I started by loading stringr to facilitate analysis.
library(stringr)
I extracted the names, identified by at least 2 sequences of alphabetic characters, from the character string.
raw.data <-"555-1239Moe Szyslak(636) 555-0113Burns, C. Montgomery555-6542Rev. Timothy Lovejoy555 8904Ned Flanders636-555-3226Simpson, Homer5553642Dr. Julius Hibbert"
names <- unlist(str_extract_all(raw.data, "[[A-z].,' ']{2,}"))
names
## [1] "Moe Szyslak" "Burns, C. Montgomery" "Rev. Timothy Lovejoy"
## [4] "Ned Flanders" "Simpson, Homer" "Dr. Julius Hibbert"
I copied the list over then identified and replaced the relevant strings, using my knowledge of The Simpsons to change “C.” to “Charles”. I then used the word function in stringr to extract the first and last names, which I displayed as columns in a data frame.
names1 <- names
grep(",", names1, value = TRUE)
## [1] "Burns, C. Montgomery" "Simpson, Homer"
names1 <- str_replace(names1, "Burns, C. Montgomery", "Charles Montgomery Burns")
names1 <- str_replace(names1, "Simpson, Homer", "Homer Simpson")
grep(".", names1, value = TRUE)
## [1] "Moe Szyslak" "Charles Montgomery Burns"
## [3] "Rev. Timothy Lovejoy" "Ned Flanders"
## [5] "Homer Simpson" "Dr. Julius Hibbert"
names1 <- str_replace(names1, "[A-z]{2,3}\\.+\\s", "")
names1
## [1] "Moe Szyslak" "Charles Montgomery Burns"
## [3] "Timothy Lovejoy" "Ned Flanders"
## [5] "Homer Simpson" "Julius Hibbert"
first_name <- word(names1, 1)
last_name <- word(names1, -1)
data.frame(first_name, last_name)
## first_name last_name
## 1 Moe Szyslak
## 2 Charles Burns
## 3 Timothy Lovejoy
## 4 Ned Flanders
## 5 Homer Simpson
## 6 Julius Hibbert
I located persons with titles by using a pattern of 2 or 3 alphabetic characters preceding a period.

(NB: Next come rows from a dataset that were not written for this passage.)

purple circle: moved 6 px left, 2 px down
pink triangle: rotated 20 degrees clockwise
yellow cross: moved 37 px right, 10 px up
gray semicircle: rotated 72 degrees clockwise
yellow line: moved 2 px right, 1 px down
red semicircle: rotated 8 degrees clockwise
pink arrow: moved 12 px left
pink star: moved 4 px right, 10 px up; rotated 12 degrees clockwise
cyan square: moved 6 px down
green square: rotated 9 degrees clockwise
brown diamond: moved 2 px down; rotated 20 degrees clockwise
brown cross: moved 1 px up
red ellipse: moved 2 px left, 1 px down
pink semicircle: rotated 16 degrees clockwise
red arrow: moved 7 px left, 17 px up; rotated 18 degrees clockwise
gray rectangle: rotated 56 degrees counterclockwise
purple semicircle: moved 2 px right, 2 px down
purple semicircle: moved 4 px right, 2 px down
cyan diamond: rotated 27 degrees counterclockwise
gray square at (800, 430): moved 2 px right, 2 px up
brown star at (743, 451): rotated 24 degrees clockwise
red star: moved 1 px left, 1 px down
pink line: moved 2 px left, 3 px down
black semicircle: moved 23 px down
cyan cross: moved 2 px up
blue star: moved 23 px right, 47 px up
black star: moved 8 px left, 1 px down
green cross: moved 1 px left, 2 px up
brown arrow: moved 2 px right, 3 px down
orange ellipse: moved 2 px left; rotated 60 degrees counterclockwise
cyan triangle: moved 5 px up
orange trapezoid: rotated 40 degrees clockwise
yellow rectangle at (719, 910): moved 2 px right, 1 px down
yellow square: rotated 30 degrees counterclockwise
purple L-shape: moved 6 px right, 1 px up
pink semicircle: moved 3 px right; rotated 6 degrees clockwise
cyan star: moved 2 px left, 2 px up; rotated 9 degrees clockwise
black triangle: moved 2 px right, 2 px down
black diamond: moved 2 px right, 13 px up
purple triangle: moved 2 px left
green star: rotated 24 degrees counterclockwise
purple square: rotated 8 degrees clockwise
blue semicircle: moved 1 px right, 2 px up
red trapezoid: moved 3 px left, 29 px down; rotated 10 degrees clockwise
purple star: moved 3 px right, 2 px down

This pattern avoided the “C.” initial for Mr. Burns.
titles <- grepl("[A-z]{2,3}\\.", names)
titles
## [1] FALSE FALSE TRUE FALSE FALSE TRUE
data.frame(names, titles)
## names titles
## 1 Moe Szyslak FALSE
## 2 Burns, C. Montgomery FALSE
## 3 Rev. Timothy Lovejoy TRUE
## 4 Ned Flanders FALSE
## 5 Simpson, Homer FALSE
## 6 Dr. Julius Hibbert TRUE
Using the cleaned list names1, I created an object containing the string counts for each person. I then created a logical vector indicating TRUE for each person with more than 2 strings, or names.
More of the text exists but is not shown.